Harry gözlerin sahibini incelemeye başladı.

Birbirine bastırılmış ince dudaklar, çatık kaşlar, kendi saçının aksine düzenli şekil verilmiş altın sarısı saçlar...

Merakla yeşillerini üstünde gezdirmeye devam etti. Siyah boyunlu kazağı ve tembelce bilgisayar klavyesinin üstüne uzanmış elleri.

Kendine engel olamadan ellerde biraz daha takılı kaldı. Kemikli zarif eller...

Gümüş yüzüklerle bezenmiş, birkaç yerinde kalem ve boya izleri kalmıştı. Ne kadar uzun baktı bilmiyordu. Kendine kapının açılmasıyla geldi.

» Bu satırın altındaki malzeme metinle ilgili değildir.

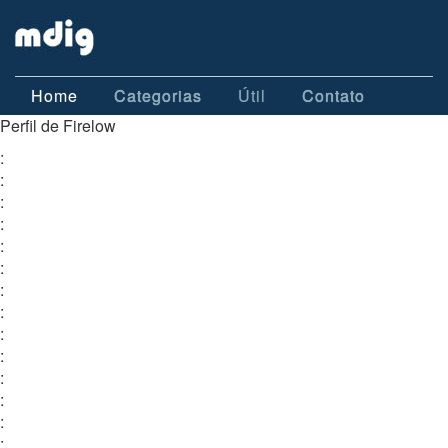
Home
Categorias
Útil
Contato
Perfil de Firelow
:
:
:
:
:
:
:
:
:
:
:
:
:
: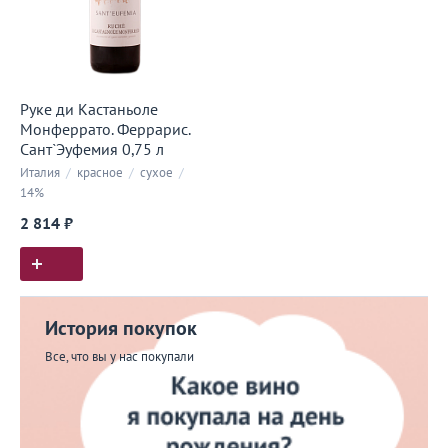
Руке ди Кастаньоле
Монферрато. Феррарис.
Сант`Эуфемия 0,75 л
Италия
/
красное
/
сухое
/
14%
2 814 ₽
История покупок
Все, что вы у нас покупали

"Hoş geldiniz!" Dedi kapıya doğru. Tanıdık simayla gülümsedi. "Ron!"

"Selam Harry! Nasıl gidiyor?" Kızıl saçlı arkadaşı cevap beklemeden menüye bakmaya başladı. Sürekli herkese nasılsın diye sormasına rağmen asla cevabını dinlemezdi. İnsanlar da bir süre sonra cevap vermekten vazgeçiyordu zaten.

Ron bir süre daha menüye baktıktan sonra kafasını kaldırdı. "Her şeyi yemek istiyorum." Dedi dürüstçe ve Harry'den bir gülümseme kazandı.

"Tarçınlı çörek?"

Ron kırılmış gibi arkadaşına baktı. "Sorman ayıp."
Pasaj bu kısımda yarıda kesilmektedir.